ARTICLE – Janine Vittori nous propose un article sur le premier roman de Frédéric Aribit , Trois langues dans ma bouche, publié aux éditions Belfond, et son troisième roman, Et vous m’avez parlé de Garry Davis, publié aux Éditions Anne Carrière.
Dès son premier roman, publié en 2015 chez Belfond, Trois langues dans ma bouche, Frédéric Aribit crée l’étonnement par un titre curieux et une première de couverture surprenante. Sur un bâton de sucette, un sucre d’orge torsade les couleurs des drapeaux basque et français. Le lecteur s’attend à retrouver dans le roman la saveur sucrée des années de jeunesse mêlée à une quête d’identité. Il ne sera pas déçu car la persistance de l’enfance est palpable à chaque page. Un personnage retrouve des tout petits souvenirs qui le remettent en contact avec les langues de ses premières années : la langue basque qui un jour a été langue maternelle, le français langue de l’école, de la littérature et l’espagnol jamais trop loin. Mais la langue n’est pas l’organe de la simple parole. Chez l’auteur elle est langue charnelle de la poésie, de la sensualité des mots. Elle devient surtout celle du baiser.
« Tout en me réconciliant avec la langue enfin rendue à ses virtualités, sa souplesse, sa poésie, la littérature me rendait tout à coup la profondeur du monde, en une geste paradoxale puisqu’en m’enfonçant en elle toujours plus loin de ce qui m’était devenu inaccessible , je me privais définitivement de retour vers cet autre là-bas que je quittais.
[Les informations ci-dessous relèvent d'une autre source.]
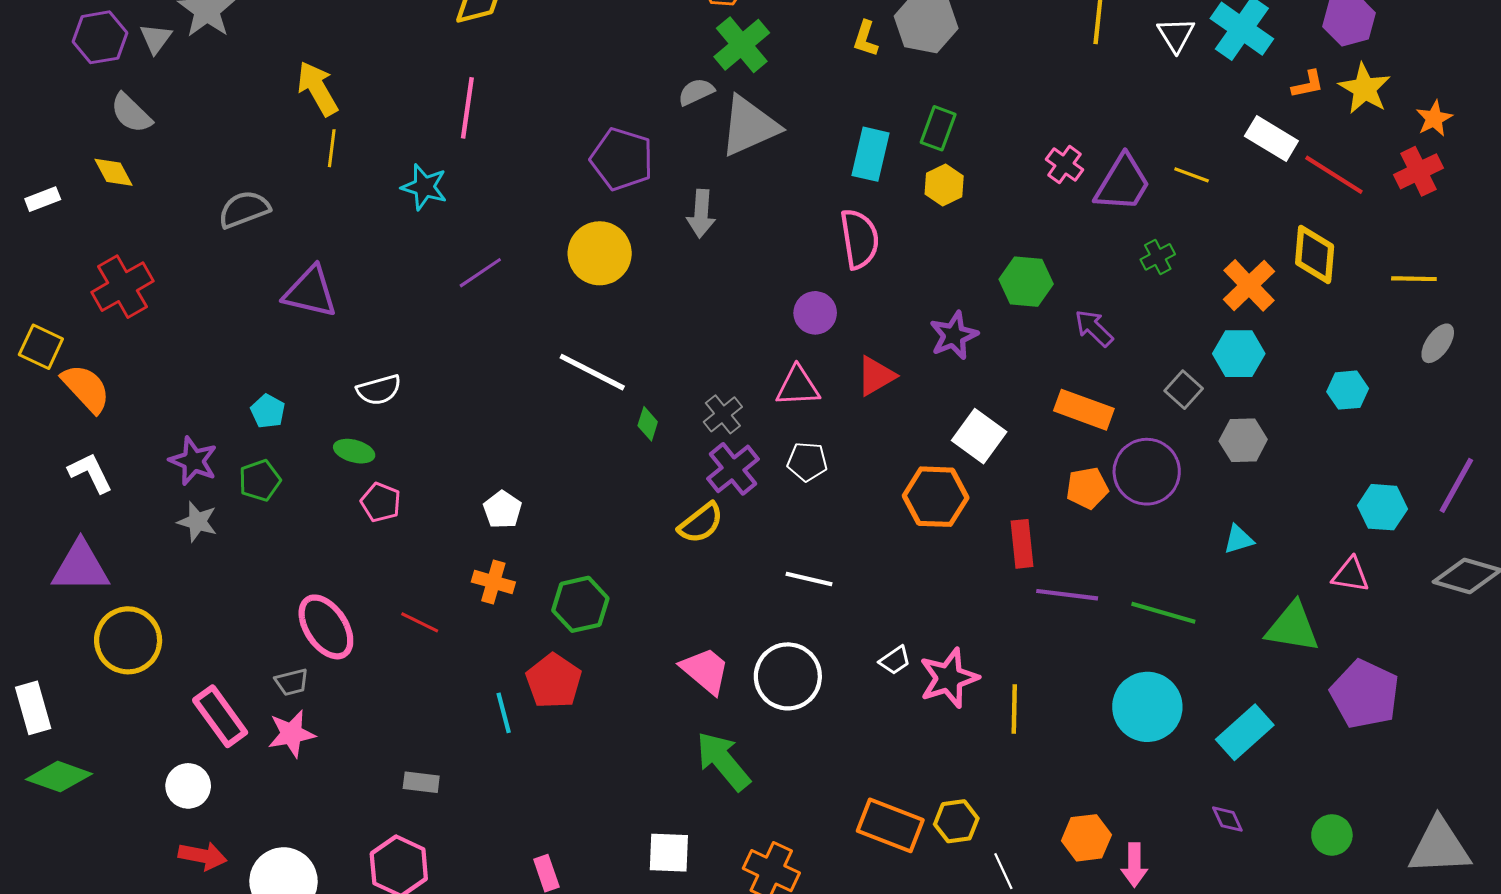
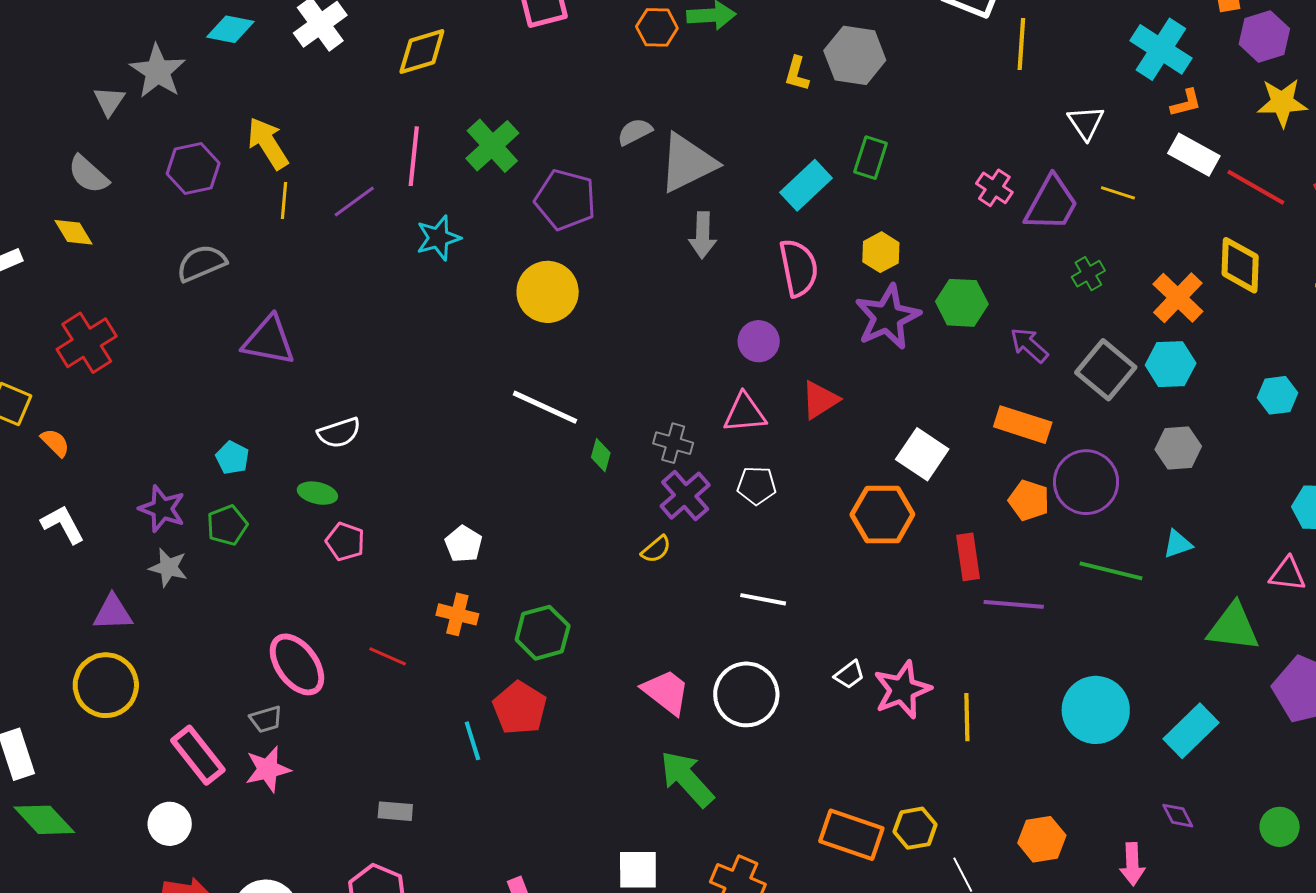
white triangle: (1176, 35) -> (1086, 123), moved
purple hexagon: (100, 37) -> (193, 168), moved
green cross: (742, 45) -> (492, 146), moved
orange L-shape: (1308, 84) -> (1186, 103), moved
yellow star: (1365, 89) -> (1282, 103), turned -30
cyan rectangle: (870, 154) -> (806, 185), turned 36
yellow hexagon: (944, 185) -> (881, 252), moved
cyan star: (424, 187) -> (438, 238), moved, turned -30
gray arrow: (701, 214) -> (703, 235), moved
purple line: (480, 273) -> (354, 202), moved
purple star: (954, 335) -> (887, 317), moved, size x1.4
orange semicircle: (86, 388) -> (55, 443), size x0.6
gray square: (1184, 390) -> (1106, 370), moved, size x1.6
gray cross: (723, 414) -> (673, 443), turned -33
orange pentagon: (1087, 488) -> (1029, 500), turned 30
yellow semicircle: (701, 523) -> (656, 549), size x0.7
purple triangle: (80, 567) -> (113, 613), moved, size x0.7
green line: (1163, 613) -> (1111, 571), moved
green diamond: (59, 777) -> (44, 820), turned 30
pink arrow: (1134, 865) -> (1132, 864), moved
J’y retrouvais pourtant la liberté débridée qui renouait avec mon propre univers, et le monde déployait à nouveau ses couleurs, se donnait derechef dans sa complexité formidable , dans ses contradictions savantes, dans cet érotisme omniprésent et diffus qui en embrasait les minutes. Oui, c’était là, j’en étais certain , contre l’aplatissement de la langue idéologisée, le dernier refuge de la langue libre. » écrit Aribit avant de citer tous les auteurs qui à l’adolescence sont rentrés dans sa vie. Du monde entier, comme le proclame la célèbre collection de Gallimard.
Et c’est le monde entier que Frédéric Aribit convoque dans son troisième roman paru en février 2020 aux Éditions Anne Carrière Et vous m’avez parlé de Garry Davis.
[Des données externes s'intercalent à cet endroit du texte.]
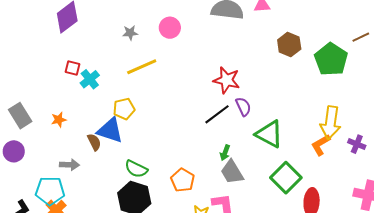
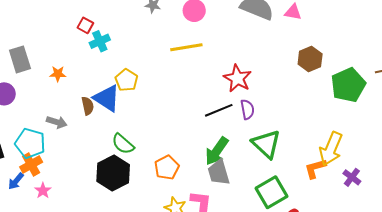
yellow line: (142, 67) -> (186, 47), moved
yellow pentagon: (124, 109) -> (126, 80), turned 30
green arrow: (225, 153) -> (217, 151), size x1.8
« Qui est Garry Davis? Pourquoi ce nom dans votre bouche, ce soir comme un leitmotiv d’objections à mes désenchantements ? » interroge le narrateur dès les premières pages. Ces mots qui évoquent la bouche, la parole, la musique, le désenchantement sont quelques notes posées sur la partition d’un roman dont l’architecture musicale est retravaillée par une écriture pleine de brio.
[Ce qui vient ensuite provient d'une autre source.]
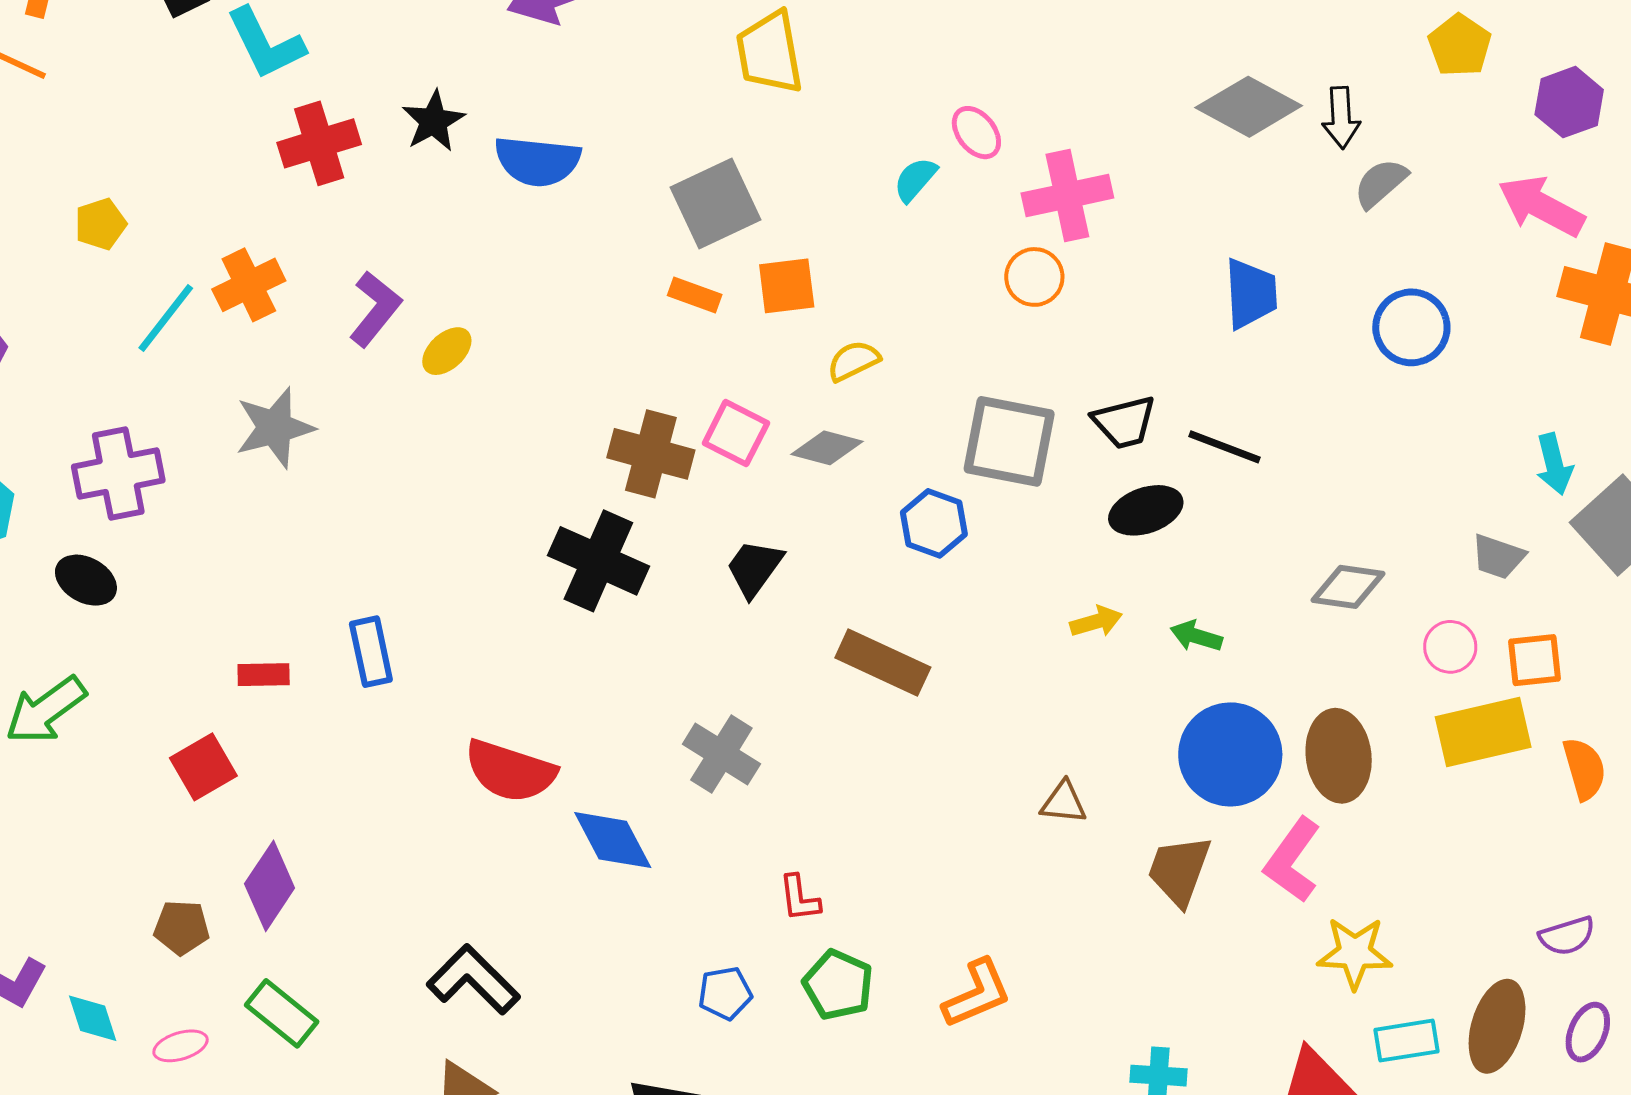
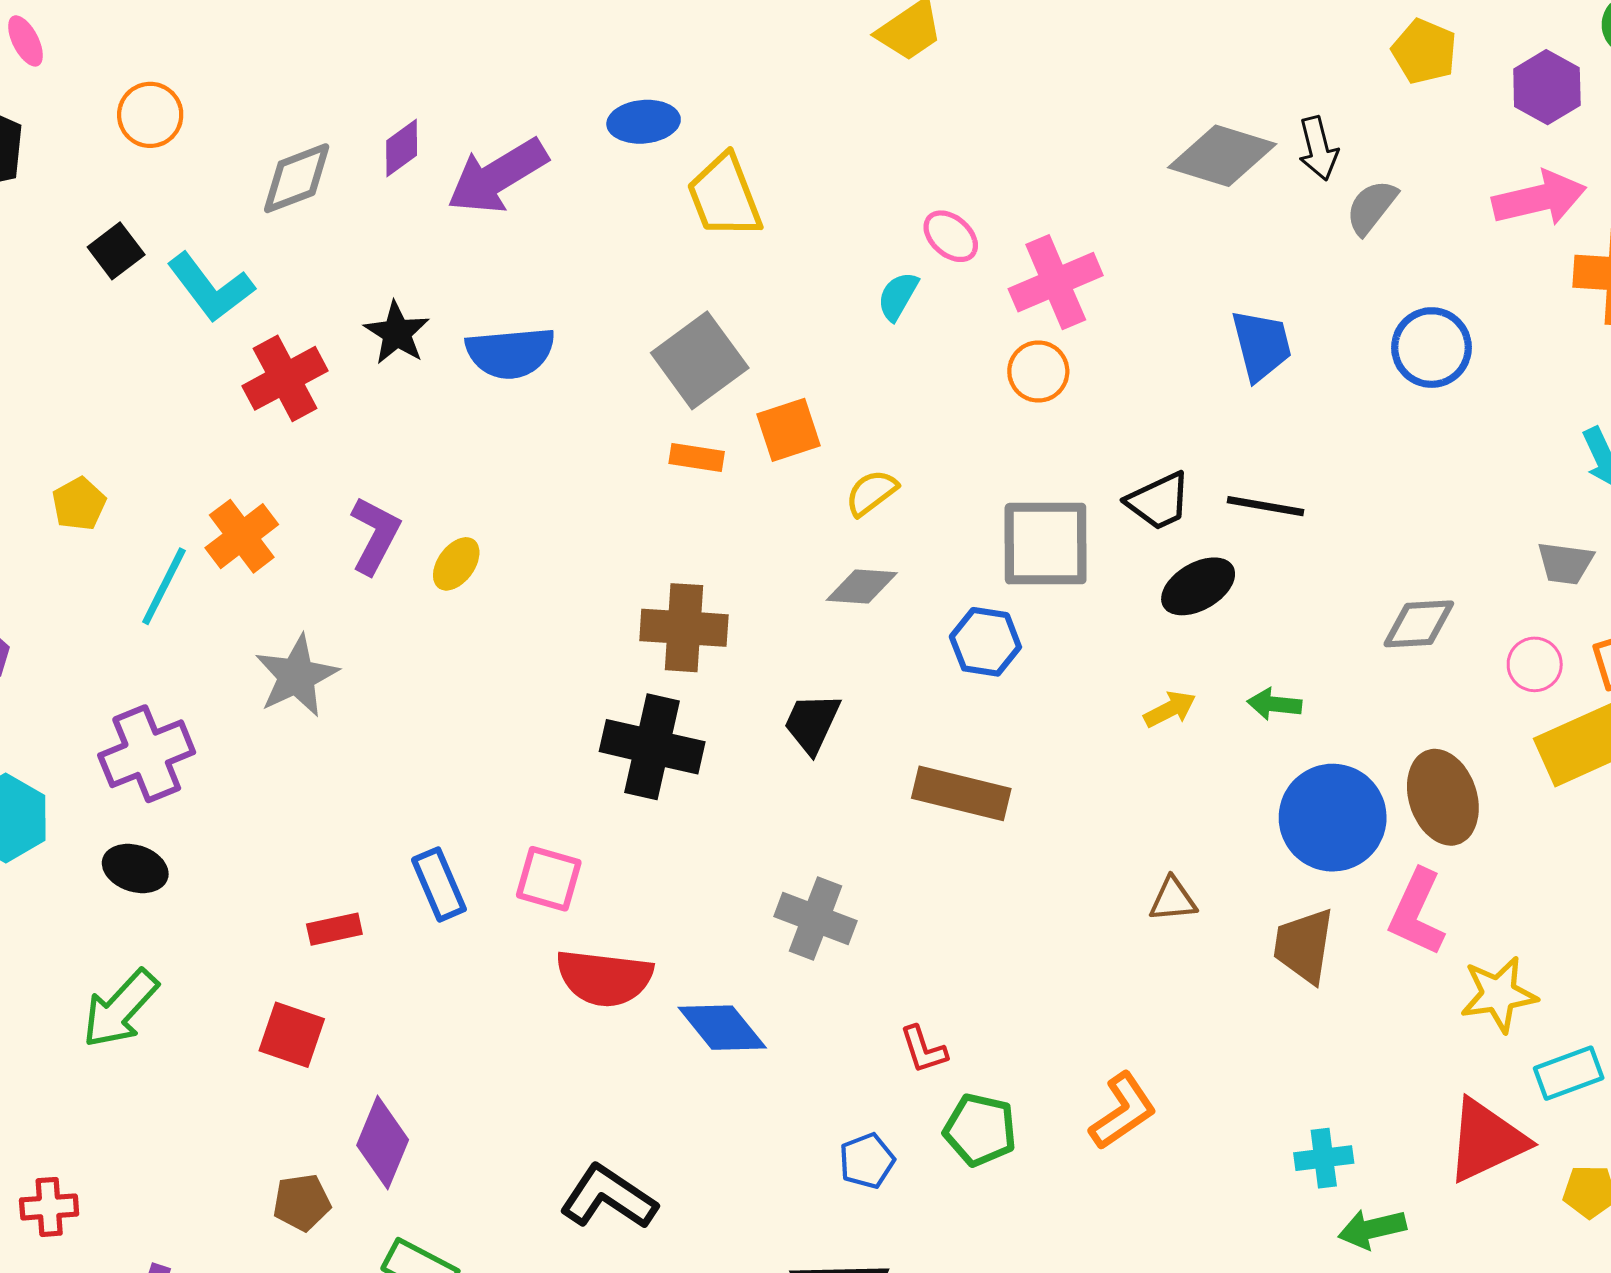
pink arrow: (1541, 206) -> (1539, 198), turned 150
pink square: (736, 433) -> (549, 879), moved
red square: (203, 767) -> (292, 1035), turned -30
« Dans votre bouche ». La bouche dans ce dernier roman n’est plus celle de l’auteur. C’est la bouche désirable de Julia, une jeune femme rencontrée, par hasard, dans un bar du Pays Basque. La bouche de Julia, sa voix dans laquelle la mélodie du fado s’est imprimée, troublent le narrateur. Et la bouche rouge des Stones, sur le débardeur blanc de la jeune femme, invite au plaisir.
L’espace d’une nuit chaude à Guéthary, Julia, raffinée et grisante, nouvelle Schéhérazade, tient l’esprit et les sens du narrateur en éveil. C’est une femme brillante qui écrit un essai sur Garry Davis, le fondateur du Mouvement des Citoyens du Monde. L’histoire d’un « énergumène », un héros idéaliste et poétique, qu’elle raconte jusqu’au petit matin. De sa naissance à sa mort .
« Garry Davis est une fiction » répète-t-elle. Elle boit des verres de Spritz ou de Chardonnay, fait danser ses bracelets le long de ses bras et déroule l’existence réelle et fascinante de son personnage. Garry Davis a aboli les limites des pays et inventé le passeport du Citoyen du Monde. Il s’est moqué de toutes les frontières, de tous les obstacles, de tous les interdits, pour faire vivre son idée d’une mondialisation heureuse. Il a convaincu des savants et des poètes de la possibilité d’une utopie.
Il nous faudra, dès le départ, accepter d’être dérouté, de nous déplacer sans cesse entre la voix du narrateur, celle de Julia et tous les échos du récit de la vie de Garry. Car tous les parcours de vie sont mis en résonance. Tout s’entrelace. Et le narrateur, lui, rêve que Julia l’enlace.
La nuit qui tombe sur la Côte Basque est bercée par la guitare de David Gilmour. Elle aurait pu tout aussi bien être accompagnée par la voix de Joao Gilberto interprétant Desafinado tant le cœur désenchanté du narrateur s’accorde aux sonorités intimistes de la bossa-nova.
Et vous m’avez parlé de Garry Davis est une rencontre. « Une suspension magique » qui dure le temps d’une nuit, le temps d’un roman. Frédéric Aribit ne nous tient pas à distance de l’intimité immédiate qui se crée entre le narrateur et Julia. Cette proximité perturbe nos sensations, nous ne savons plus distinguer fiction et réalité et l’auteur nous enchaîne à la poésie de son écriture.
« Garry Davis est une fiction ». La voix du narrateur plus vraie que le réel.